Records to use:
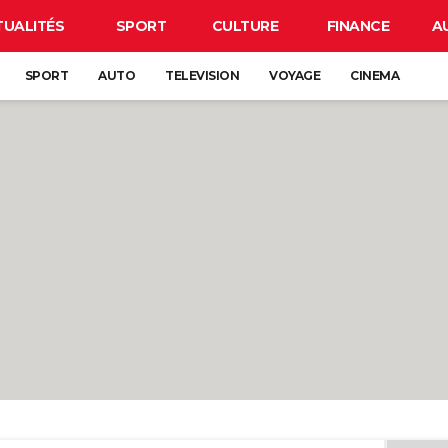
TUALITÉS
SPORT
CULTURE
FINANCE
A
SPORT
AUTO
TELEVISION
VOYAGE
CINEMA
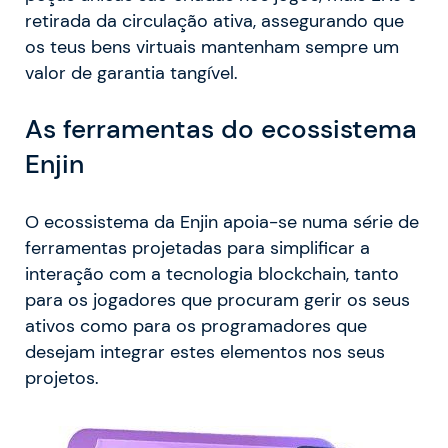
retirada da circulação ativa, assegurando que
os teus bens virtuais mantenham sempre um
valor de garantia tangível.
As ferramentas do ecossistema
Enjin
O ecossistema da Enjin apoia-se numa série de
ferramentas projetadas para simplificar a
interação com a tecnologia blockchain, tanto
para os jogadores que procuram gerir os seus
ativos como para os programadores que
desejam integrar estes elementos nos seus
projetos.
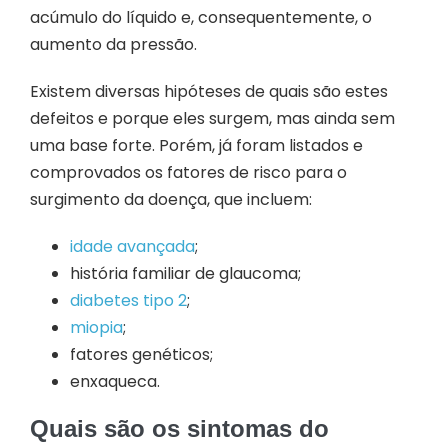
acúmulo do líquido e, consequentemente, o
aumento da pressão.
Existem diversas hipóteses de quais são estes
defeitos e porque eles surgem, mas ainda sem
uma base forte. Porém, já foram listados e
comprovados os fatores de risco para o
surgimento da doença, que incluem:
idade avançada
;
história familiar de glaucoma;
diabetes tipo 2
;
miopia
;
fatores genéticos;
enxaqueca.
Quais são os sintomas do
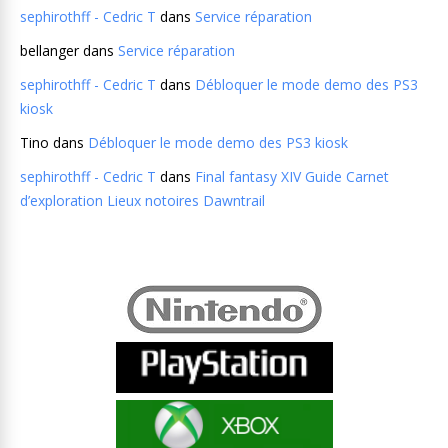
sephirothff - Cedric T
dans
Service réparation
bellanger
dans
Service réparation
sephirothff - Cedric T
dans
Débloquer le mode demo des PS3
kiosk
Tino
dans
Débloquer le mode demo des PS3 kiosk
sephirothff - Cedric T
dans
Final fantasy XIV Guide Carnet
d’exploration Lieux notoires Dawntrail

Description of the task:
Leaving the pictures out, set down all of the data again exactly.

Output of the exercise:
TUALITÉS
SPORT
CULTURE
FINANCE
A
SPORT
AUTO
TELEVISION
VOYAGE
CINEMA
retirada da circulação ativa, assegurando que
os teus bens virtuais mantenham sempre um
valor de garantia tangível.
As ferramentas do ecossistema
Enjin
O ecossistema da Enjin apoia-se numa série de
ferramentas projetadas para simplificar a
interação com a tecnologia blockchain, tanto
para os jogadores que procuram gerir os seus
ativos como para os programadores que
desejam integrar estes elementos nos seus
projetos.
acúmulo do líquido e, consequentemente, o
aumento da pressão.
Existem diversas hipóteses de quais são estes
defeitos e porque eles surgem, mas ainda sem
uma base forte. Porém, já foram listados e
comprovados os fatores de risco para o
surgimento da doença, que incluem:
idade avançada
;
história familiar de glaucoma;
diabetes tipo 2
;
miopia
;
fatores genéticos;
enxaqueca.
Quais são os sintomas do
sephirothff - Cedric T
dans
Service réparation
bellanger
dans
Service réparation
sephirothff - Cedric T
dans
Débloquer le mode demo des PS3
kiosk
Tino
dans
Débloquer le mode demo des PS3 kiosk
sephirothff - Cedric T
dans
Final fantasy XIV Guide Carnet
d’exploration Lieux notoires Dawntrail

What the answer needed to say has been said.